Return to Argleton

A few months ago I got a very curious phone call from Lawrence Grizzel, a producer for Punt PI on Radio 4. He was interested in doing an episode of the Steve Punt show about Argleton, the town that doesn’t exist that’s been covered to death on this blog for nearly three years!

Steve Punt interviews Mister Roy for Punt PI

The two of them were to travel up from London the following Friday and wanted “Mister” Roy Bayfield and I to show them the way to Argleton. How could I refuse? I rejigged some plans and worked out I could just make it back from Liverpool to the Stanley Arms in time to meet them.

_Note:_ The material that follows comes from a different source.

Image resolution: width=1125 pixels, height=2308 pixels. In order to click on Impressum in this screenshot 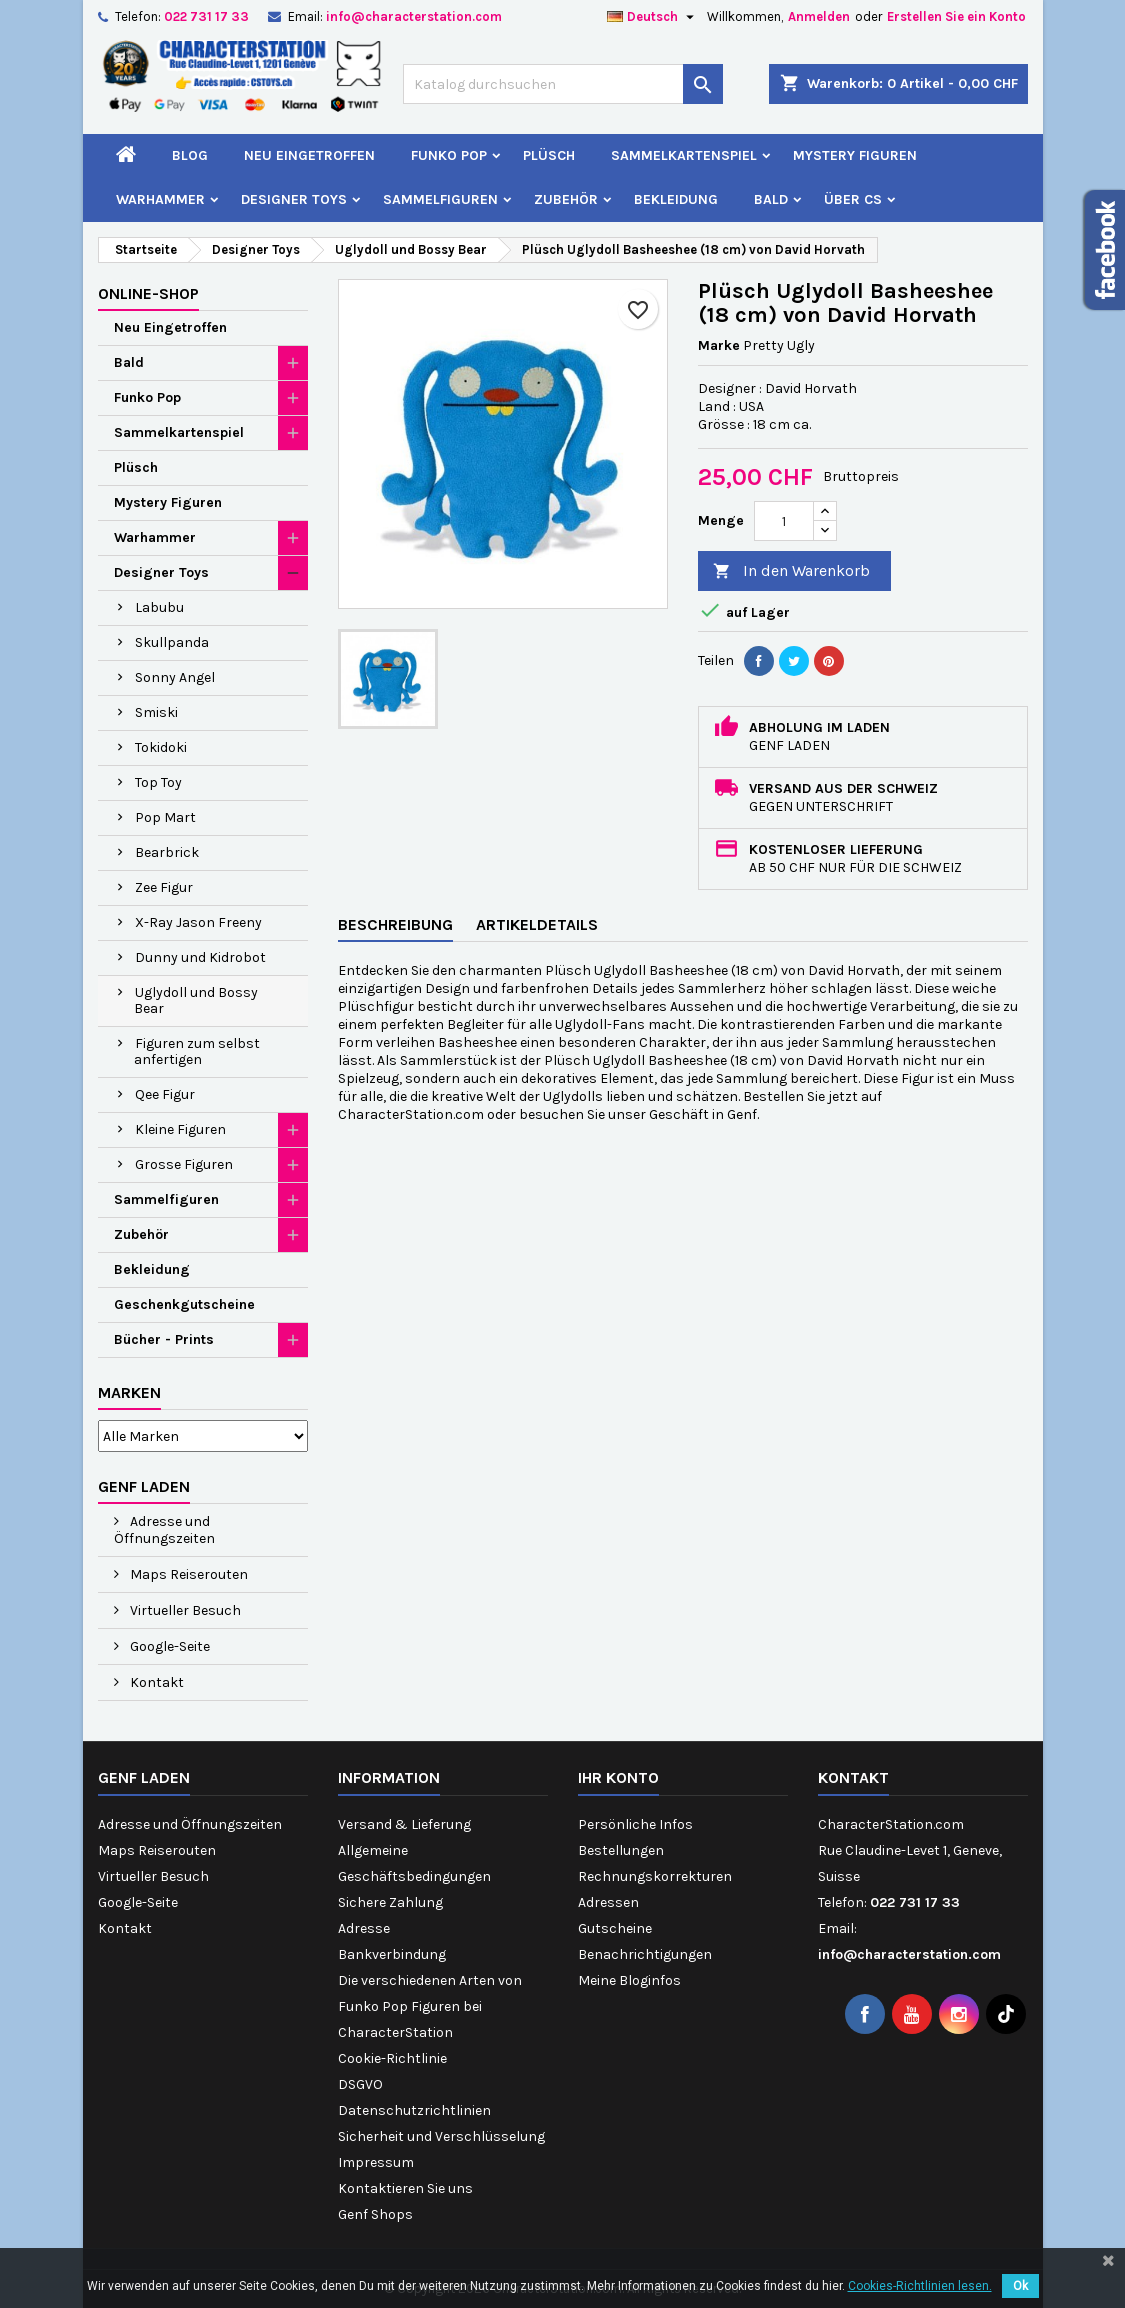 , I will do `click(376, 2162)`.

The interview went fine – we led the way down the road to the field labelled “Argleton”, discussed how it was found and a couple of hypotheses with the landowner and Steve Punt then headed back to the Stanley to consume a pint of the specially brewed Argleton Ale.

The beer tasted a little like it hadn’t been allowed to settle and I’ve not seen it since so maybe it didn’t really exist.

The episode finally aired last Saturday and although I’m currently on holiday in Crete, I managed to listen again to the show.

It’s the first time I’ve heard the show and was pretty impressed. The show told the full story of Argleton from visiting the location to following up leads at the British Library, with cartography experts and even managed to secure an interview with Google and TeleAtlas.

It’s worth listening in, if only to hear my 15 seconds of fame but there’s a couple of interesting points.  Firstly was the guy when asked “so computers can’t tell the difference between virtual and reality” responded “correct – do we?” and secondly the new information offered by Google and TeleAtlas.  Namely that they can’t track down how Argleton (or Mawdesky or the other errors in West Lancashire) were added.

The cynic in me might suspect that their data source was slightly dubious but I’ve no proof.

Anyway, back to my bottle of Mythos and the barbecue!